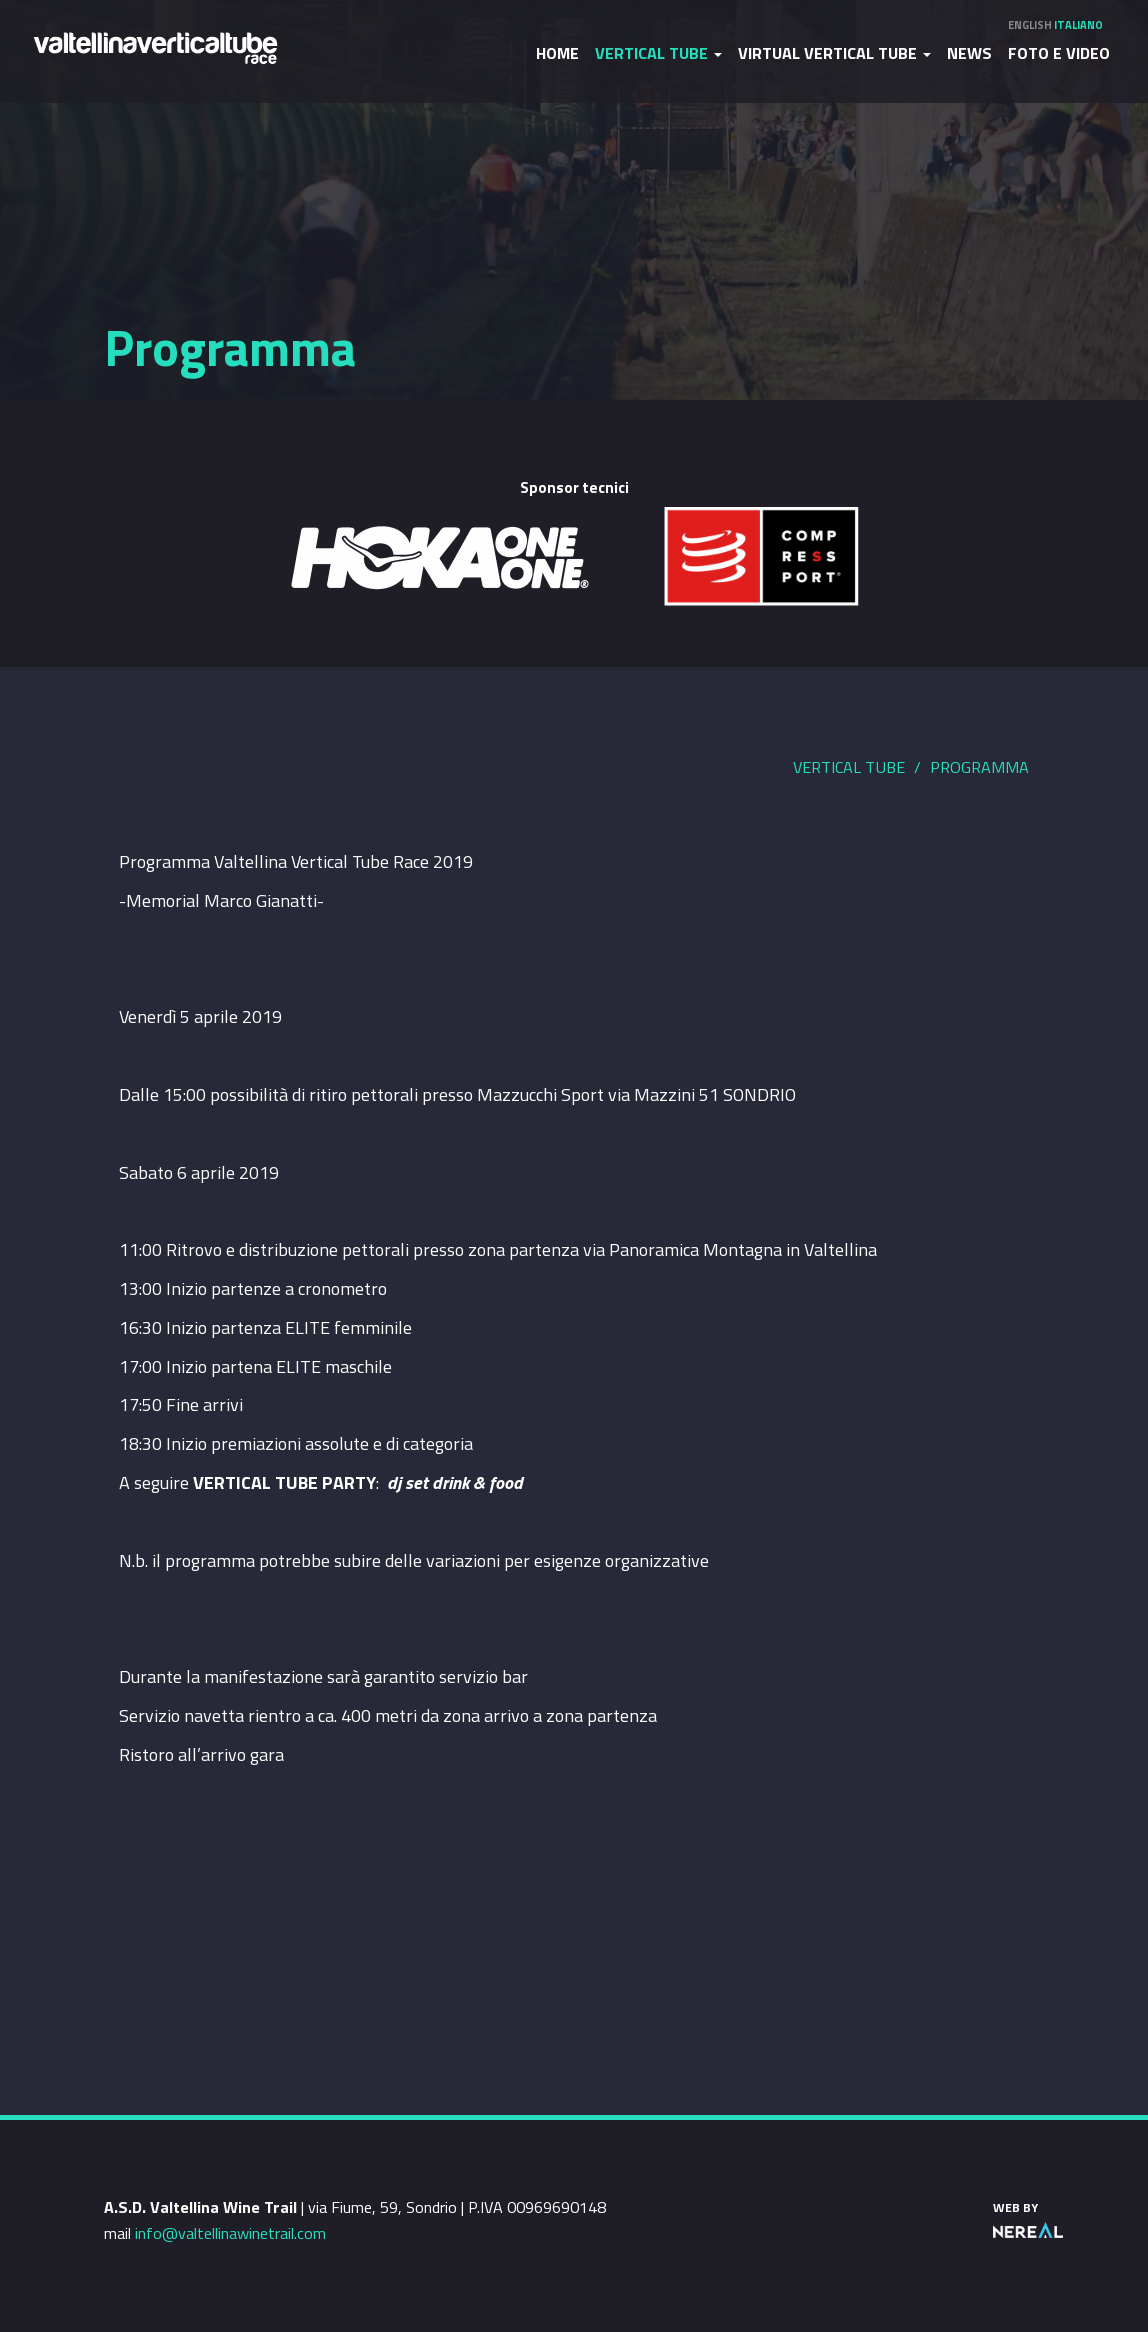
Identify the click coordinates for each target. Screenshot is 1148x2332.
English (1030, 25)
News (969, 53)
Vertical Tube (658, 53)
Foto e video (1059, 53)
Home (557, 53)
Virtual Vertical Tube (834, 53)
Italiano (1078, 25)
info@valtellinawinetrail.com (230, 2233)
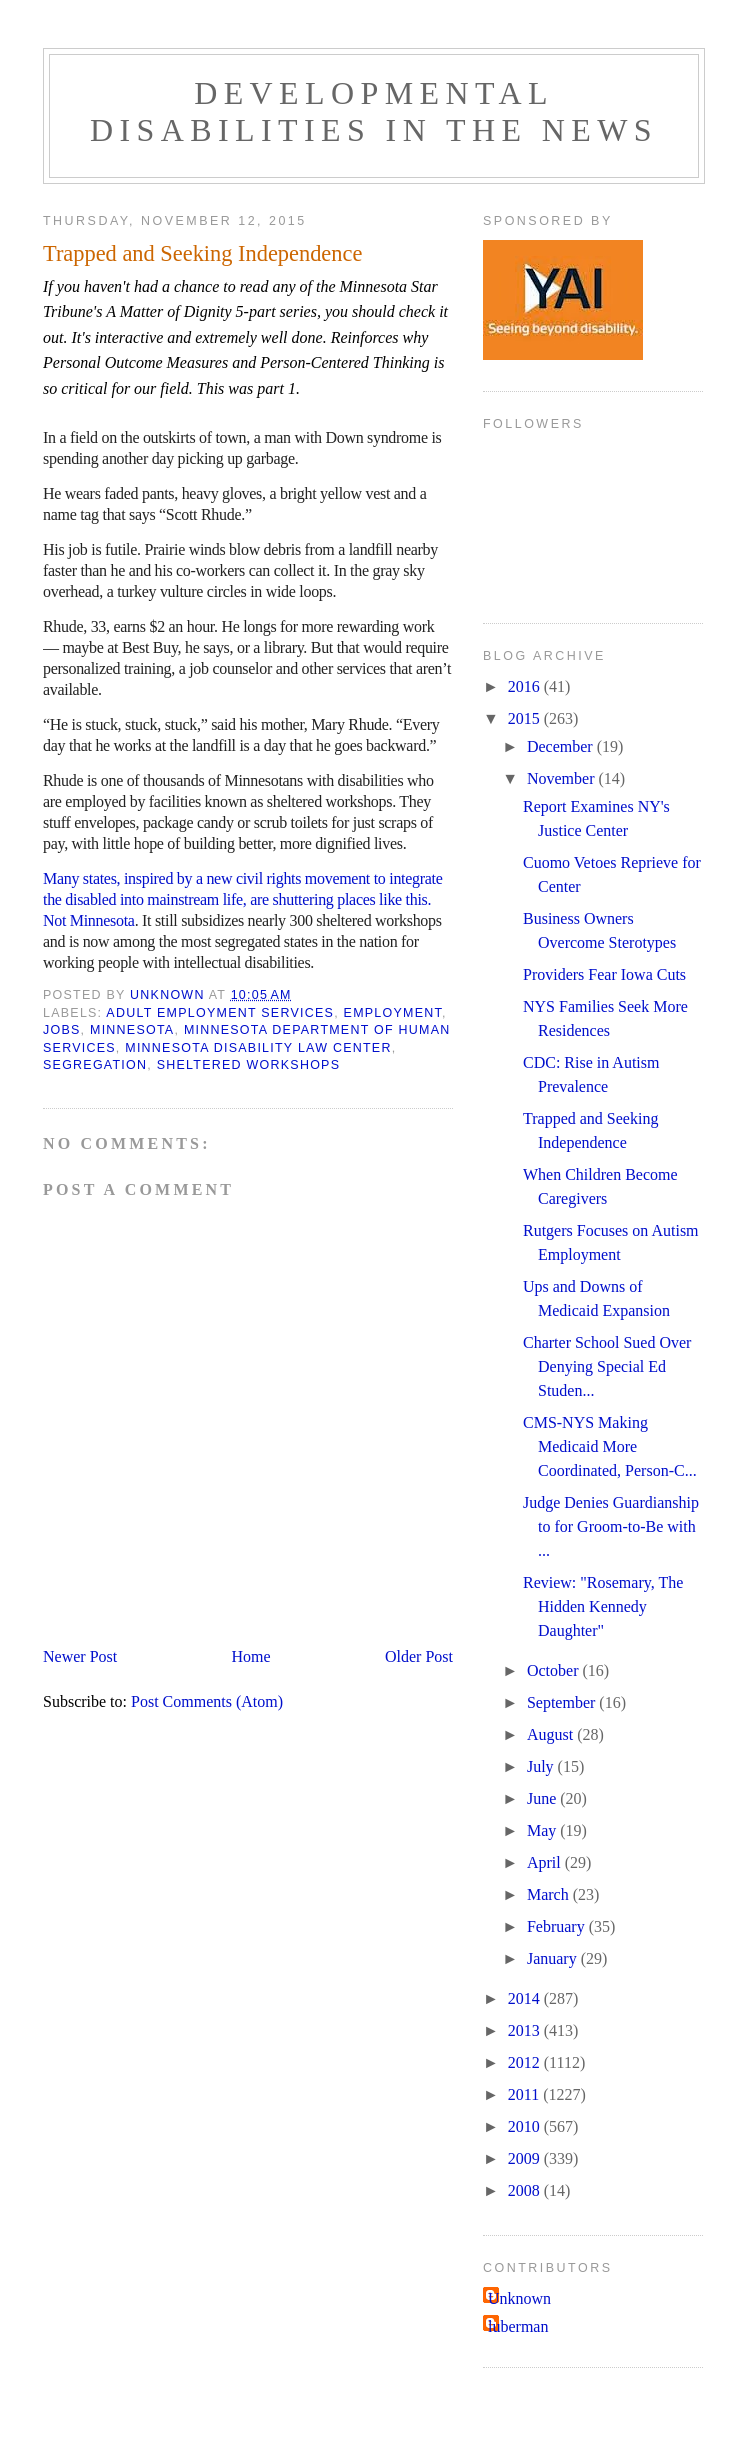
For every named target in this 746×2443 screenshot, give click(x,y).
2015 (526, 718)
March (550, 1894)
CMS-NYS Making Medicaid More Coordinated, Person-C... (610, 1446)
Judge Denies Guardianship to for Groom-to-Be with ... (611, 1526)
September (563, 1702)
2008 (526, 2190)
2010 (526, 2126)
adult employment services (220, 1013)
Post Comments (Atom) (207, 1701)
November (563, 778)
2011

- _Work instruction_: Please return the records above exactly as written, dropping every picture.

- _Result_:
Identify the click coordinates for each target. Screenshot is 1148x2332.
English (1030, 25)
News (969, 53)
Vertical Tube (658, 53)
Foto e video (1059, 53)
Home (557, 53)
Virtual Vertical Tube (834, 53)
Italiano (1078, 25)
info@valtellinawinetrail.com (230, 2233)
For every named target in this 746×2443 screenshot, give click(x,y).
2015 (526, 718)
March (550, 1894)
CMS-NYS Making Medicaid More Coordinated, Person-C... (610, 1446)
Judge Denies Guardianship to for Groom-to-Be with ... (611, 1526)
September (563, 1702)
2008 (526, 2190)
2010 (526, 2126)
adult employment services (220, 1013)
Post Comments (Atom) (207, 1701)
November (563, 778)
2011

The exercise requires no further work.